Home » EKU professor plays major role in production of upcoming television special

EKU professor plays major role in production of upcoming television special

RICHMOND, Ky. (Feb. 21, 2014) — An Eastern Kentucky University professor has played a major role in the production of an upcoming national television special.

Peter Kraska
Dr. Peter Kraska of EKU

Dr. Peter Kraska, whose research on police militarization has earned widespread media coverage for more than a decade, will be featured in an upcoming program, “Deadly Force: Arming America’s Police,” set to appear on Al Jazeera America on Friday, Feb. 28, at 9:30 p.m. The show will be repeated on Saturday, March 1, at 12:30 a.m. and 5:30 p.m.

“My role involved providing their team numerous phone conversations about the general topic of police militarization, helping them to frame their story,” Kraska said. “I also sent them data and information from the various national-level surveys I’ve conducted, along with some theoretical and policy analysis contained in other academic articles and books I’ve published.”

A two-hour, sit-down interview, conducted on a Saturday in December 2013, followed.

“They were mostly interested in my research and views on the broad topic of police militarization – focusing on the nature of this trend since 9-11, but also wanting to document the extent to which it had already been underway as part of the late 1980s and early 1990s War on Drugs effort,” Kraska added. “I discussed with them the precipitous rise in the number of SWAT teams but, more importantly, the rapid growth in their use, predominantly due to conducting no-knock drug raids on people’s private residences in order to collect drug evidence. We also talked at length about the U.S. military’s role in police militarization, mainly with regard to military training of SWAT teams, as well as weapons transference programs that provide free heavy weaponry and armored personnel carriers to any local police department that desires these supplies.”

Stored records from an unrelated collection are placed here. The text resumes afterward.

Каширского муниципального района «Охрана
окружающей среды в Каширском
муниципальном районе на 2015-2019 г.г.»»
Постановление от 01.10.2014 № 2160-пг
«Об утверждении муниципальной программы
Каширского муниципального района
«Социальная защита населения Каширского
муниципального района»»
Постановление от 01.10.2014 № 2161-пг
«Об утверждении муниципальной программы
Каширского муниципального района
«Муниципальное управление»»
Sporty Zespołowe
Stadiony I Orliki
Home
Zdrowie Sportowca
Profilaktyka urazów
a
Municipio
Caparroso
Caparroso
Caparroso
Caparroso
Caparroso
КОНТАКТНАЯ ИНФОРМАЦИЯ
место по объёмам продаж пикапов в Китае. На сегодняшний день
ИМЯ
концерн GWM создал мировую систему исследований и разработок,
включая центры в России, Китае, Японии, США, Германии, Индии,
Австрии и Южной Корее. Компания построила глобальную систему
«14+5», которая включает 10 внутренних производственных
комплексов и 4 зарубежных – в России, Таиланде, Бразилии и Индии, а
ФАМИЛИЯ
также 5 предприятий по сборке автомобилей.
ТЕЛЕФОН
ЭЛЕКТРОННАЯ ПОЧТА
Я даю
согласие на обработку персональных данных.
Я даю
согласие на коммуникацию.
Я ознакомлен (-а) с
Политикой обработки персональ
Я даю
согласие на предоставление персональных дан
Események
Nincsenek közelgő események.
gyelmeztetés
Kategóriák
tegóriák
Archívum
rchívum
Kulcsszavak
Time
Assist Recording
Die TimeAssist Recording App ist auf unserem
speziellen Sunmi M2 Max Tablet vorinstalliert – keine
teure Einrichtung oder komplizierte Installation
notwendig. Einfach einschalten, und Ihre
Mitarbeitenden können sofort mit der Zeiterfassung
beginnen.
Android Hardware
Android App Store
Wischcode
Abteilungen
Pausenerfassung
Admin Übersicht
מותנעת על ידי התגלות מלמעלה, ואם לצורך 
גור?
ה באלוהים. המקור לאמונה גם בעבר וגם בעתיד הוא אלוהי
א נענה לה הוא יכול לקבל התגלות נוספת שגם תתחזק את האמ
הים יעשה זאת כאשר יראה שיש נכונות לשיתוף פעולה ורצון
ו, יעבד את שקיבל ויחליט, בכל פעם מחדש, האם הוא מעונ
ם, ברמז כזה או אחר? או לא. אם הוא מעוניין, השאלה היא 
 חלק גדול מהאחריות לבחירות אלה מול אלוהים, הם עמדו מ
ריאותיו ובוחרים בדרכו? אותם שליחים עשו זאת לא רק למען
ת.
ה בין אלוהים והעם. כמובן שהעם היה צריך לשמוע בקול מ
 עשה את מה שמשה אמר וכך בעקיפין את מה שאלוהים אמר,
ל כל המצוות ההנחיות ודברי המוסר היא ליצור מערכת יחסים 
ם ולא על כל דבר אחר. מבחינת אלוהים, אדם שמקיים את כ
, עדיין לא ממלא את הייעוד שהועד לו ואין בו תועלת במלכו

Indicative of Americans’ growing interest in the trend, a recently published book by Radley Balko entitled “Rise of the Warrior Cop: The Militarization of America’s Police Forces,” drawn heavily from Kraska’s work, has garnered significant national attention.

“I would say his overall concern – and I share this concern – is that a foundational feature of American democratic governance is a clear delineation between its Armed Forces and its civilian police; the former responsible for external security, and the latter responsible for internal security,” Kraska said. “The civilian police dramatically moving down the militarization continuum over the last 25 years signals a historic shift in the nature of this feature of democracy.”

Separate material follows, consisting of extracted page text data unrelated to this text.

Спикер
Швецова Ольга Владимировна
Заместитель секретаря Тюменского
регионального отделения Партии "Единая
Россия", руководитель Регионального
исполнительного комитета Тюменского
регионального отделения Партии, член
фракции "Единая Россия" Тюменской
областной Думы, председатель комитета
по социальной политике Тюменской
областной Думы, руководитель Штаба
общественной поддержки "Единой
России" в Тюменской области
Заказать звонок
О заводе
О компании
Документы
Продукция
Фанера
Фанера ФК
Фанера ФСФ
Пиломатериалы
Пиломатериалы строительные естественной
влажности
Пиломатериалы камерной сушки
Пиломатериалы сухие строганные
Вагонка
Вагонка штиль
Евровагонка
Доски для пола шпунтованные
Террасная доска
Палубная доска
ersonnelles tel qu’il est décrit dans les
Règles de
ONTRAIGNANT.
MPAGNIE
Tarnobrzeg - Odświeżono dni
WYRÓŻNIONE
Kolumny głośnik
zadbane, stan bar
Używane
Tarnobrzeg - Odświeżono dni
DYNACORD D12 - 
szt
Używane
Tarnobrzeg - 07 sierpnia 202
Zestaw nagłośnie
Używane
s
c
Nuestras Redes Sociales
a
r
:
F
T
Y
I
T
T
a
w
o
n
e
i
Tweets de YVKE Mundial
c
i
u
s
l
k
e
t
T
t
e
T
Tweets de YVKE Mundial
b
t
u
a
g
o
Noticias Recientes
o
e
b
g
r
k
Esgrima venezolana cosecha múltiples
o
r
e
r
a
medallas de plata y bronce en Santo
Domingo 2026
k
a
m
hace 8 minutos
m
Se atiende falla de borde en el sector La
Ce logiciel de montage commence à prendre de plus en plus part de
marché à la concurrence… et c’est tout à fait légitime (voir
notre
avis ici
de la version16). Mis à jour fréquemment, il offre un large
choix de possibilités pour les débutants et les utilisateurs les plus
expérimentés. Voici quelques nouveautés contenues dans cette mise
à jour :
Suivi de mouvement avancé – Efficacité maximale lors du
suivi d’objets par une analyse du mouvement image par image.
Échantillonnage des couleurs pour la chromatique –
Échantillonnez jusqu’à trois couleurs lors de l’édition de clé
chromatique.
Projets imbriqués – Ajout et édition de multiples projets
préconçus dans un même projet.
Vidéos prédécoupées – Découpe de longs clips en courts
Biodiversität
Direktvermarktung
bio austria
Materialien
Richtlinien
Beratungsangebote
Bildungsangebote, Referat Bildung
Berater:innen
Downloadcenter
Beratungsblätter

Currently, Kraska said, U.S. police departments are conducting more than 50,000 SWAT raids annually on private residences, most of which are no-knock drug raids. “These are not SWAT deployments targeted at terrorism or active shooters; rather, over 90 percent of them are for the possession of small amounts of marijuana or small-time drug dealing.”

Kraska, who noted that Al Jazeera also interviewed advocates of the SWAT industry to offer a balanced perspective, said his experience with the network was positive.

“When Al Jazeera America contacted me in 2013 about this story, the journalist was so well-informed and professional … that I agreed to work with them,” Kraska said. “I can’t recall a more competent and nicer group of journalists, just a delight to work with.”

Kraska, who joined EKU in 1994 and also serves as chair of graduate studies and research in the EKU School of Justice Studies, has distinguished himself as a leading scholar in the areas of criminal justice theory, police and criminal justice militarization, and research methods. He has published seven books, and his research, much of which involves EKU graduate students, has been featured in a number of leading journals and captured the attention of media outlets such as The New York Times, Washington Post, Wall Street Journal and Peter Jennings’s World News Tonight, among others.

His recent research interests include making theoretical sense of the emergence of underground cage-fighting, the trend to legalize through medicalization the use of performance-enhancing drugs, and a continuation of study into the blurring distinction between criminal justice and the military in the wars on drugs and terrorism.

First announced in January 2013 and launched last summer, Al Jazeera America has become one of the largest news-gathering organizations in the United States with 12 bureaus in major cities nationwide, three broadcast centers, a headquarters in New York City and a team of approximately 800 journalists and staff.